Liam, slouched in his seat with a poetry book propped open, looked up, startled. “Oh, that? I turned it off to tune out the world.” He smiled, his eyes crinkling. “Good excuse, right?”
“Some excuse,” she teased, shaking her head. “You’re going to miss your meeting—again.”
Around the table, Gertrude laughed softly, her knitting needles clicking together like the beats of an off-kilter rhythm. “Let him be. The world’s not going anywhere, and this coffee isn’t going to drink itself.”
“Besides,” said Grant, leaning in with mock seriousness, “poets aren’t meant for boardrooms—I believe there’s a poetic form that disallows pants.”
Salem interjected, pinching the bridge of his nose. “Let’s not bring back the pants debate.” But his grin betrayed him. They all remembered that last summer, the failed beach trip where Liam had insisted on wearing shorts, despite a mix-up with the weather forecast.
Paige walked in just then, tousled and breathless, her hair framing her face like a chaotic halo. “Sorry, sorry! Did I miss everything? I promise I’m here now, ready to be part of this epic saga of… whatever this is.”

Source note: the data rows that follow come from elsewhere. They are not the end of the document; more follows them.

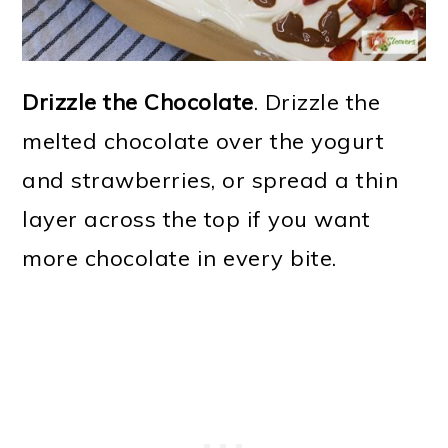
Drizzle the Chocolate
. Drizzle the
melted chocolate over the yogurt
and strawberries, or spread a thin
layer across the top if you want
more chocolate in every bite.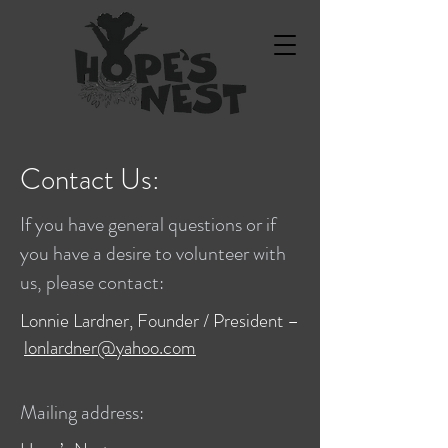
Contact Us:
If you have general questions or if
you have a desire to volunteer with
us, please contact:
Lonnie Lardner, Founder / President –
lonlardner@yahoo.com
Mailing address: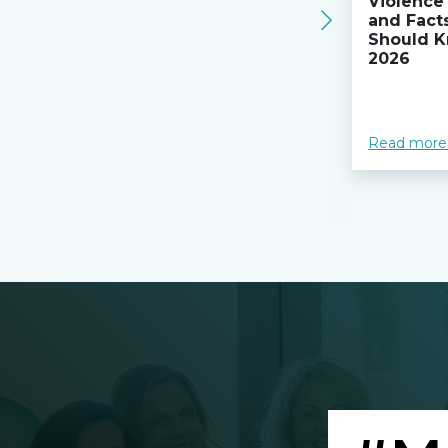
Violence 
and Fact
Should K
2026
Read more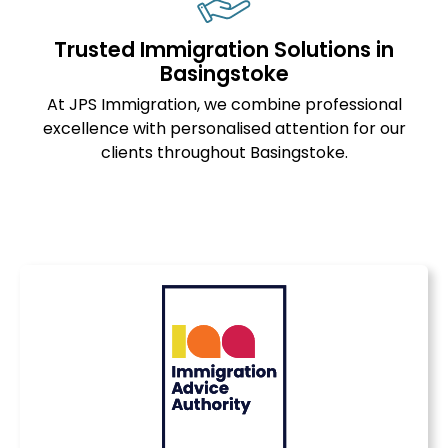
Trusted Immigration Solutions in
Basingstoke
At JPS Immigration, we combine professional
excellence with personalised attention for our
clients throughout Basingstoke.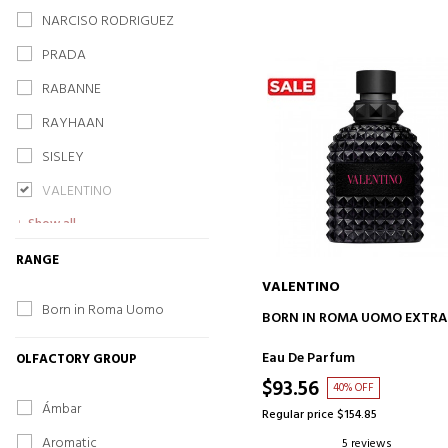
NARCISO RODRIGUEZ
PRADA
RABANNE
RAYHAAN
SISLEY
VALENTINO
Show all
RANGE
VALENTINO
Born in Roma Uomo
ADD TO CART
BORN IN ROMA UOMO EXTRA
Eau De Parfum
OLFACTORY GROUP
$93.56
40% OFF
Ámbar
Regular price $154.85
Aromatic
5 reviews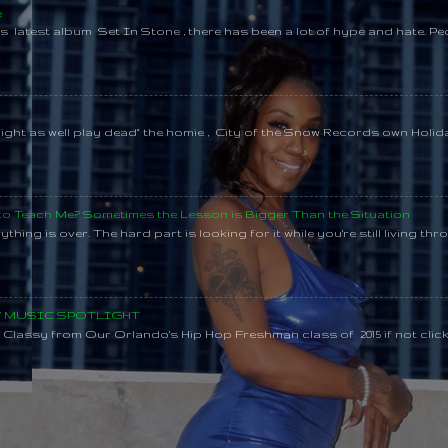
e
s latest album Set In Stone , there has been a lot of hype and hate. Pe
might as well play dead" the homie , City of the Snow Records own Holi
 to Teach Me? Sometimes the Lesson is Bigger Than the Situation
thing is over. The hard part is looking for it while you're still living throu
SY MUSIC SPOTLIGHT
lassy from Our Orlando's Hip Hop Freshman class of 2015 if not clic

“Epic collection of procrastination is what it is,” Emaj quipped, sipping her caramel macchiato. “But that’s nothing new!”
Athena rolled her eyes, a smile creeping onto her lips. “Somebody should chronicle our morning madness. I bet Riverfront Park would love our antics.”

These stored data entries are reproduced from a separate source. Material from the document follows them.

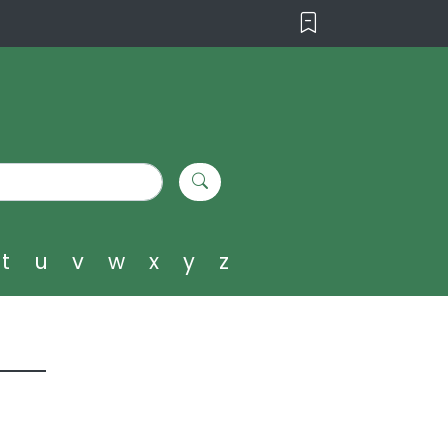
t
u
v
w
x
y
z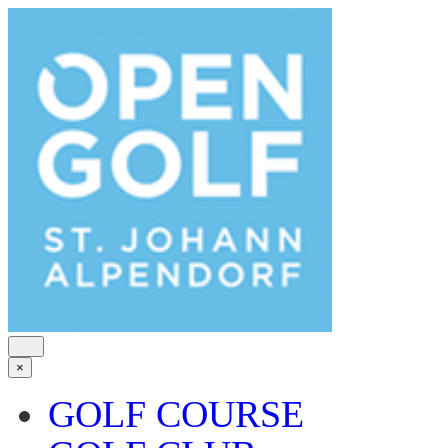
×
GOLF COURSE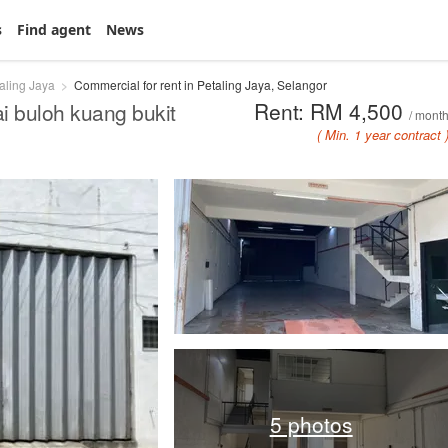
s
Find agent
News
aling Jaya
Commercial for rent in Petaling Jaya, Selangor
Rent: RM 4,500
i buloh kuang bukit
/ mont
( Min. 1 year contract 
5 photos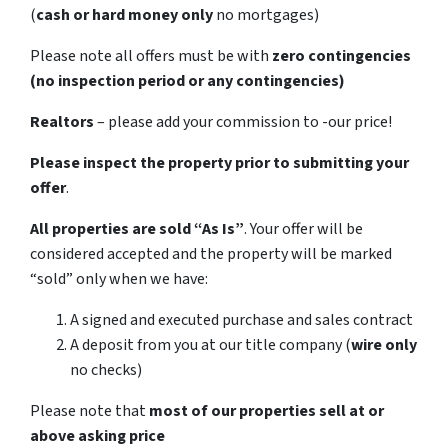
(
cash or hard money only
no mortgages)
Please note all offers must be with
zero contingencies
(no inspection period or any contingencies)
Realtors
– please add your commission to -our price!
Please inspect the property prior to submitting your
offer
.
All properties are sold
“As Is”
. Your offer will be
considered accepted and the property will be marked
“sold” only when we have:
A signed and executed purchase and sales contract
A deposit from you at our title company (
wire only
no checks)
Please note that
most of our properties sell at or
above asking price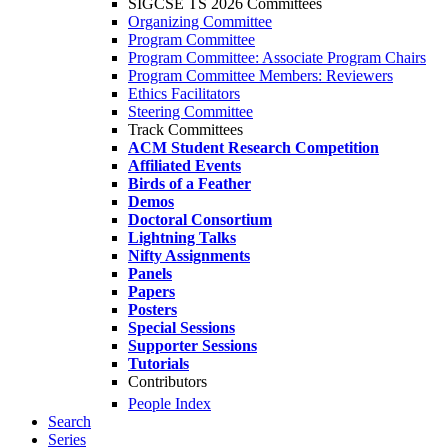
SIGCSE TS 2026 Committees
Organizing Committee
Program Committee
Program Committee: Associate Program Chairs
Program Committee Members: Reviewers
Ethics Facilitators
Steering Committee
Track Committees
ACM Student Research Competition
Affiliated Events
Birds of a Feather
Demos
Doctoral Consortium
Lightning Talks
Nifty Assignments
Panels
Papers
Posters
Special Sessions
Supporter Sessions
Tutorials
Contributors
People Index
Search
Series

“Really? You want to drag our chaos outside? With bees?” Liam grimaced.
“No bees are going to stop me from enjoying a slice of life,” Gertrude declared, half-serious, half-joking. “Nature has its ways of unsettling us, but I’m not postponing my knitting for that.”
“And I’m certainly going to sit out the bees,” Grant added, raising his cup in an exaggerated toast. “To indoor chaos, I say!”

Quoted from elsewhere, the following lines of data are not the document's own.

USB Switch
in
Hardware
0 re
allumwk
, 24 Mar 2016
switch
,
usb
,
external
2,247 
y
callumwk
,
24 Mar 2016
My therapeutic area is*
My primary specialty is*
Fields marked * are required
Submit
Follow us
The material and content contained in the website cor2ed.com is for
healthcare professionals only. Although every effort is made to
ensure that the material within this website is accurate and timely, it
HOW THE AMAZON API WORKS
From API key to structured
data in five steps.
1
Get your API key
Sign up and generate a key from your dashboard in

“Indoor chaos sounds like a sitcom waiting to happen,” Salem chuckled as he fiddled with his phone, the morning light catching the glass surface. Then, suddenly serious, he looked up, scanning the table. “Look, whatever we do, let’s make it memorable. You know, in case the world is really ending.”
“Dramatic,” Emaj said, her tone flat but her teasing smile evident. “Just a regular Wednesday, don’t you all think?”
But deep down, as sunlight warmed their cheeks, they understood the weight of Salem’s words. The laughter, the back-and-forth banter, and the shared postponements of life’s important plans—they were memories in the making.
“If we’re making memories,” said Paige, sitting down with a flourish, “I declare we go to Riverfront Park. We can make a day of it while keeping the bees at bay.”
“I can always divert them with my poetry,” Liam smirked, earning a playful punch from Athena.
The group rose, a chaotic symphony of excited chatters and scattered laughter, only to find that outside, Columbia’s world had opened its doors wide.
As they moved towards the park, the river sparkled in the distance like a promise. Unplanned; imperfect; perhaps a little bit silly—it was just another morning that had spun itself into a day of unexpected joys.
And together, they meandered into the embrace of the sunlight, creating memories that would meld with the laughter, the debates, the fleeting moments they shared, reminding them once again that life, in all its twists and turns, was beautiful in its own chaotic way.